Ammonia-Oxidizing Bacteria Rather Than Archaea Dominantly Contribute to Nitrification in an Agricultural Soil Under Contrasting N Sources.

The first and often rate-limiting step of autotrophic nitrification is carried out by ammonia oxidizing bacteria (AOB) and ammonia oxidizing archaea (AOA).The response of AOA and AOB populations to organic and conventional N fertilization, and their relative contributions to nitrification activity were investigated in an agricultural soil planted to silage corn. Our goal is to determine the effects of conventional and organic N management on nitrification and ammonia oxidizers in this agricultural soil over multiple years.
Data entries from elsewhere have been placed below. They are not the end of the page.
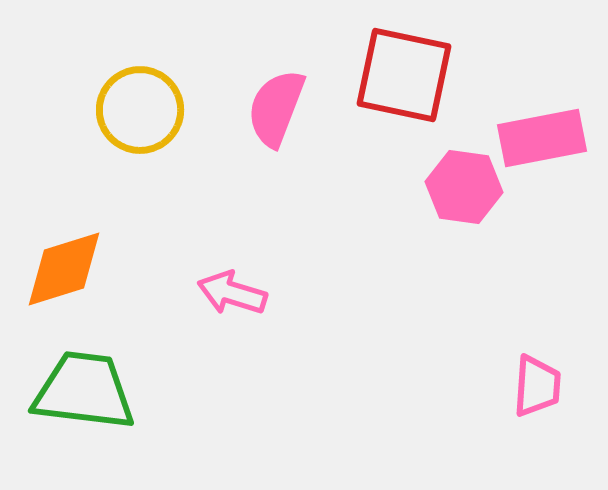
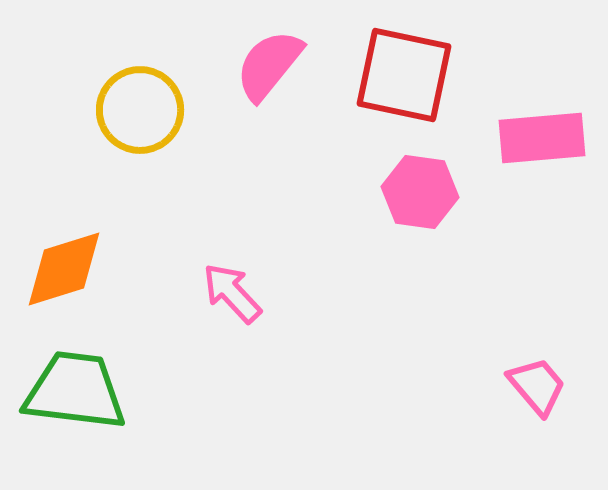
pink semicircle: moved 7 px left, 43 px up; rotated 18 degrees clockwise
pink rectangle: rotated 6 degrees clockwise
pink hexagon: moved 44 px left, 5 px down
pink arrow: rotated 30 degrees clockwise
pink trapezoid: rotated 44 degrees counterclockwise
green trapezoid: moved 9 px left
The effects of N source were compared using a randomized block design with 4 treatments, control (no additional N), ammonium sulfate (AS100 & 200 kg N ha^-1), and compost (200 kg total N ha^-1) over 3 years. Ammonia oxidizers were examined using DNA extracted from the soil and quantification of the gene (amoA) encoding one sub-unit of the ammonia monooxygenase enzyme. Quantification of amoA with real-time PCR revealed that ammonia oxidizing archaea (AOA) had similar abundance in the differently treated soils and were more abundant than ammonia oxidation bacteria (AOB). In contrast, the AOB populations were strongly affected by the different N treatments, and AOB amoA copy numbers significantly correlated with nitrification potential rates. Studies using specific inhibitors of ammonia oxidation further indicated that AOB dominated the nitrification potential activity in both AS and compost treated soils. The recovery of nitrification potential (RNP) after acetylene inactivation in the presence and absence of bacterial protein synthesis inhibitors suggests that AOB are responsible for approximately 69-76%of nitrifying activity in N treated soils. The soil slurry approach with or without 1-octyne also indicates that AOB contribute approximately 82-91% to nitrification potential in N treated soils. Understanding the differential response of the microbial community to N sources will inform our ability to manage N more efficiently in agricultural systems.